Clean up redundant RAI refusal detection code

hunterjam · hunterjam · commit 370b32f92dcf · 2026-01-15T22:53:45.000Z
Removed unused code that was made obsolete by proactive input validation:
- RAI_REFUSAL_PATTERNS list (~50 patterns)
- _check_for_rai_refusal() function
- _check_message_for_rai_refusal() function
- 'ABSOLUTE RULE - NO HANDOFF AFTER REFUSAL' sections from agent instructions
- RAI refusal checks in process_message() and send_user_response()

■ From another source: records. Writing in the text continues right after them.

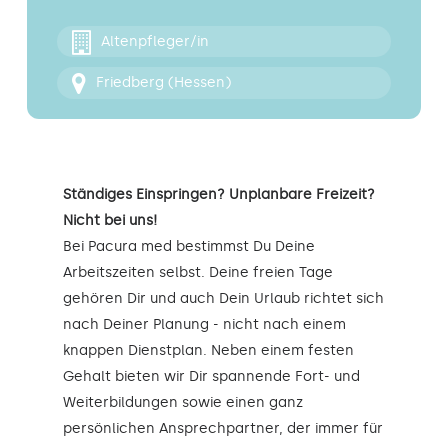
Kontakt
Altenpfleger/in
Friedberg (Hessen)
Ständiges Einspringen? Unplanbare Freizeit?
Nicht bei uns!
Bei Pacura med bestimmst Du Deine
Arbeitszeiten selbst. Deine freien Tage
gehören Dir und auch Dein Urlaub richtet sich
nach Deiner Planung - nicht nach einem
knappen Dienstplan. Neben einem festen
Gehalt bieten wir Dir spannende Fort- und
Weiterbildungen sowie einen ganz
persönlichen Ansprechpartner, der immer für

- RAI refusal termination condition from workflow builder

The proactive harmful content detection at input layer (HARMFUL_INPUT_PATTERNS,
_check_input_for_harmful_content, checks in parse_brief/process_message) now
handles content safety, making agent refusal detection unnecessary.
diff --git a/content-gen/src/backend/app.py b/content-gen/src/backend/app.py
@@ -216,7 +216,33 @@ async def parse_brief():
         logger.warning(f"Failed to save brief message to CosmosDB: {e}")
     
     orchestrator = get_orchestrator()
-    parsed_brief, clarifying_questions = await orchestrator.parse_brief(brief_text)
+    parsed_brief, clarifying_questions, rai_blocked = await orchestrator.parse_brief(brief_text)
+    
+    # Check if request was blocked due to harmful content
+    if rai_blocked:
+        # Save the refusal as assistant response
+        try:
+            cosmos_service = await get_cosmos_service()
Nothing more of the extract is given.